Chipotle (CMG) stock missed analysts' estimates for its fiscal 2016 second quarter results, and Jefferies cut the company's fiscal 2017 earnings estimates this morning.
By Natalie Walters ,

NEW YORK (TheStreet) -- Chipotle Mexican Grill's (CMG) - Get Report  fiscal 2017 earnings estimates were cut to $9.42 from $9.88 at Jefferies this morning after the company missed analysts' estimates for its fiscal 2016 second quarter. 

Additionally, the firm lowered the company's price target to $330 from $350 on the stock. 

The Denver-based fast casual restaurant reported earnings of 87 cents per share, compared to estimates of 93 cents per share, and revenues of $998.4 million vs. estimates of $1.05 billion for the period. 

Same-store sales improvement is coming "more slowly than expected," according to the analyst note. Comparable restaurant sales decreased by 23.6% year-over-year in the second quarter.

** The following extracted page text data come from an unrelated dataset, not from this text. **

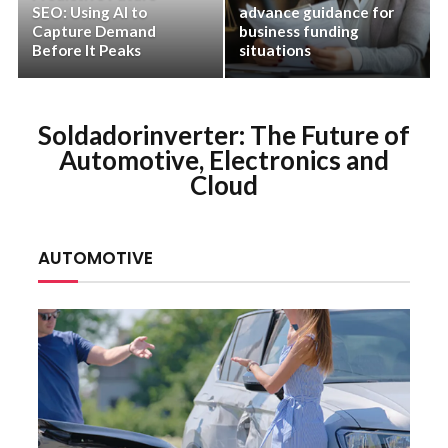
SEO: Using AI to
advance guidance for
Capture Demand
business funding
Before It Peaks
situations
Soldadorinverter: The Future of
Automotive, Electronics and
Cloud
AUTOMOTIVE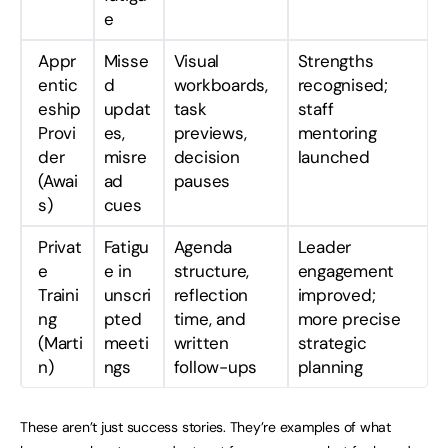
e
Appr
Misse
Visual
Strengths
entic
d
workboards,
recognised;
eship
updat
task
staff
Provi
es,
previews,
mentoring
der
misre
decision
launched
(Awai
ad
pauses
s)
cues
Privat
Fatigu
Agenda
Leader
e
e in
structure,
engagement
Traini
unscri
reflection
improved;
ng
pted
time, and
more precise
(Marti
meeti
written
strategic
n)
ngs
follow-ups
planning
These aren’t just success stories. They’re examples of what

Jefferies believes the second-quarter miss can be attributed more to competitive issues, rather than the food-borne illness concerns. 

The "promo-driven improvements" the Mexican restaurant is implementing for the third quarter are "not enough," the firm added.

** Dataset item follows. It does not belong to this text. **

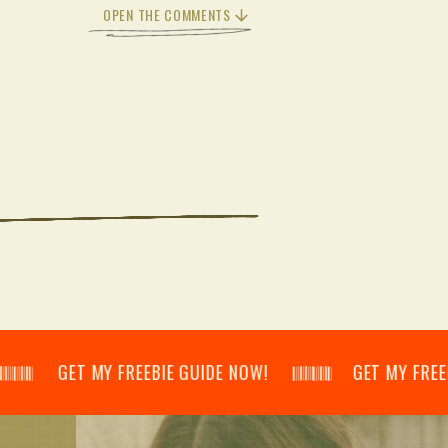
OPEN THE COMMENTS
𝄂𝄃 GET MY FREEBIE GUIDE NOW! 𝄃𝄂𝄂𝄀𝄁𝄃𝄂𝄂𝄃 GET MY FREEBIE GUI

Shares are falling 2.82% to $406.30 in pre-market trading on Friday. 

Separately, TheStreet Ratings objectively rated this stock according to its "risk-adjusted" total return prospect over a 12-month investment horizon. Not based on the news in any given day, the rating may differ from Jim Cramer's view or that of this articles's author. TheStreet Ratings has this to say about the recommendation:

We rate CHIPOTLE MEXICAN GRILL INC as a Hold with a ratings score of C. The primary factors that have impacted our rating are mixed - some indicating strength, some showing weaknesses, with little evidence to justify the expectation of either a positive or negative performance for this stock relative to most other stocks. The company's strongest point has been its very decent return on equity which we feel should persist. At the same time, however, we also find weaknesses including a generally disappointing performance in the stock itself, deteriorating net income and poor profit margins.